Hello,
I've encountered an odd case where the 'find' command does not work like its linux counterpart. I'm using "find.exe" distributed in the FindUtils package, version 4.2.20, installed by using the setup program "Complete package, except sources". Testing on Windows 7 x64 (the only Windows platform I've tested it on), 'find' works great, except in the following command variations:
find . -iname
find . -name
find . -iname ""
find . -name ""
When these commands are used, I get the error message:
find: paths must precede expression
Usage: find [-H] [-L] [-P] [path...] [expression]
However, these similar commands DO work in Windows:
find . -iname .
find . -name .
find . -iname "."
find . -name "."
And, so do these
find .
find . ""
And, ALL of the above commands work on the two linux variants I tested on, Fedora and openSuse, by using the native 'find' command.
Is this a bug, or is there a good reason for this discrepancy that I don't understand? Thanks!

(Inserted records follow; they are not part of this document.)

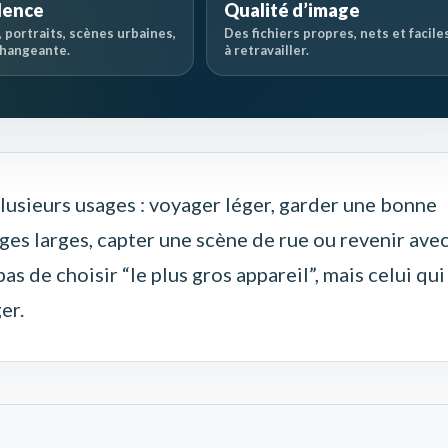
lence
Qualité d’image
 portraits, scènes urbaines,
Des fichiers propres, nets et facile
changeante.
à retravailler.
usieurs usages : voyager léger, garder une bonne
ges larges, capter une scène de rue ou revenir ave
pas de choisir “le plus gros appareil”, mais celui qui
er.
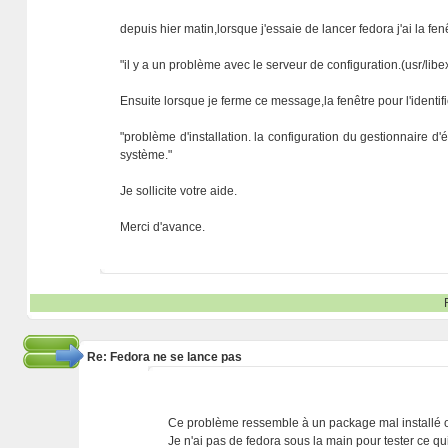
depuis hier matin,lorsque j'essaie de lancer fedora j'ai la fen
"il y a un problème avec le serveur de configuration.(usr/libe
Ensuite lorsque je ferme ce message,la fenêtre pour l'identifi
"problème d'installation. la configuration du gestionnaire d
système."
Je sollicite votre aide.
Merci d'avance.
Re: Fedora ne se lance pas
Ce problème ressemble à un package mal installé 
Je n'ai pas de fedora sous la main pour tester ce qui 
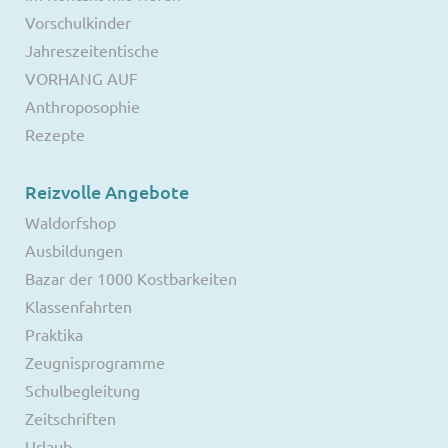
Vorschulkinder
Jahreszeitentische
VORHANG AUF
Anthroposophie
Rezepte
Reizvolle Angebote
Waldorfshop
Ausbildungen
Bazar der 1000 Kostbarkeiten
Klassenfahrten
Praktika
Zeugnisprogramme
Schulbegleitung
Zeitschriften
Urlaub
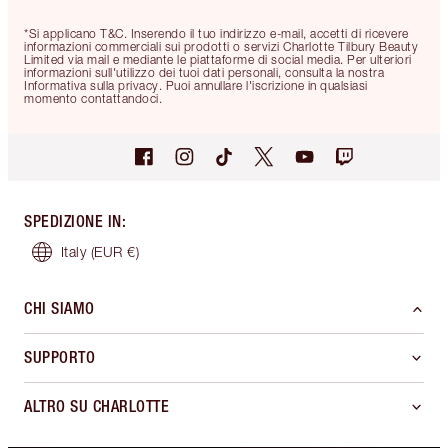
*Si applicano T&C. Inserendo il tuo indirizzo e-mail, accetti di ricevere
informazioni commerciali sui prodotti o servizi Charlotte Tilbury Beauty
Limited via mail e mediante le piattaforme di social media. Per ulteriori
informazioni sull'utilizzo dei tuoi dati personali, consulta la nostra
Informativa sulla privacy. Puoi annullare l'iscrizione in qualsiasi
momento contattandoci.
SPEDIZIONE IN
:
Italy
(EUR €)
CHI SIAMO
SUPPORTO
ALTRO SU CHARLOTTE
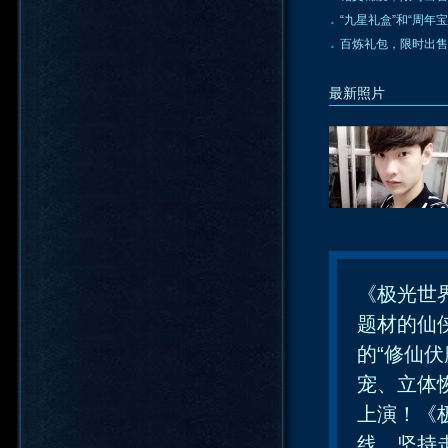
·
“九星礼盒”和“周年
·
百炼礼包，限时出售
最新照片
《极光世
题材的仙
的“修仙
宠、立体
上演！《
线，坚持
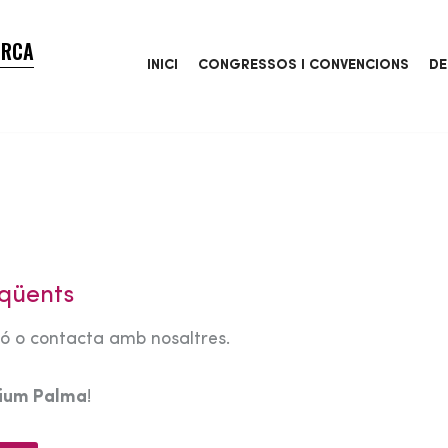
ORCA
INICI
CONGRESSOS I CONVENCIONS
DE
qüents
tó o contacta amb nosaltres.
rium Palma
!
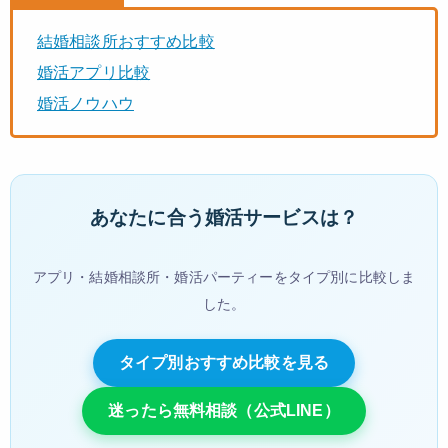
結婚相談所おすすめ比較
婚活アプリ比較
婚活ノウハウ
あなたに合う婚活サービスは？
アプリ・結婚相談所・婚活パーティーをタイプ別に比較しま
した。
タイプ別おすすめ比較を見る
迷ったら無料相談（公式LINE）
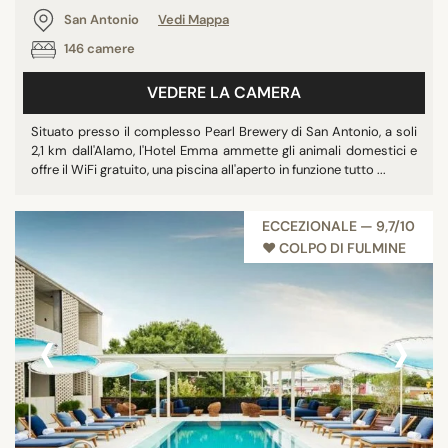
San Antonio
Vedi Mappa
146 camere
VEDERE LA CAMERA
Situato presso il complesso Pearl Brewery di San Antonio, a soli
2,1 km dall'Alamo, l'Hotel Emma ammette gli animali domestici e
offre il WiFi gratuito, una piscina all'aperto in funzione tutto ...
ECCEZIONALE — 9,7/10
♥︎ COLPO DI FULMINE
‹
›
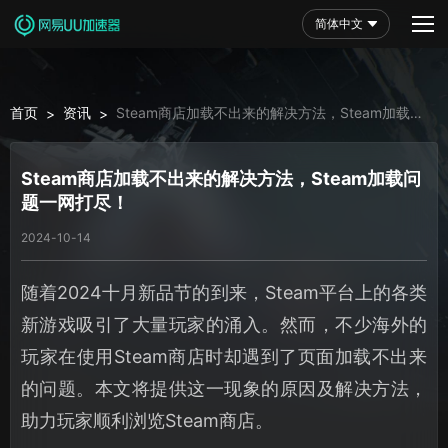
简体中文
首页
资讯
Steam商店加载不出来的解决方法，Steam加载问
>
>
题一网打尽！
Steam商店加载不出来的解决方法，Steam加载问
题一网打尽！
2024-10-14
随着2024十月新品节的到来，Steam平台上的各类
新游戏吸引了大量玩家的涌入。然而，不少海外的
玩家在使用Steam商店时却遇到了页面加载不出来
的问题。本文将提供这一现象的原因及解决方法，
助力玩家顺利浏览Steam商店。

Note: I realize this use case is a little odd in that no one would realistically type this command. However, I discovered this problem when using emacs. Emacs generates a much longer command, as part of its grep functionality, but I distilled the problem into the above commands.
GnuWin32
2010-08-26
Most likley, this has something to do with the fact that the Windows command shell (cmd.exe) expands the wildcards before passing it on to the find command.
Jarek Czekalski
2012-09-12
I am familiar with this message. My experience says that it happens when the file to search for (or maybe more such files) is contained in current directory. So going up a directory may help. Other workaround is to use -regex instead. So a failing command:
find . -name a*
may be substituted with
find this_dir -name a* (from parent directory)find . -regex .*/a[a-z0-9.A-Z_]* Unfortunately this may help only in manually issed commands.
I am also not sure whether Windows is to be blamed for this misbehaviour. I checked with a testing app and arguments are passed without a change. For example such args:
. -name b*. -name "b*"Probably the expansion is really done at some place and somehow it is not prevented by quotes.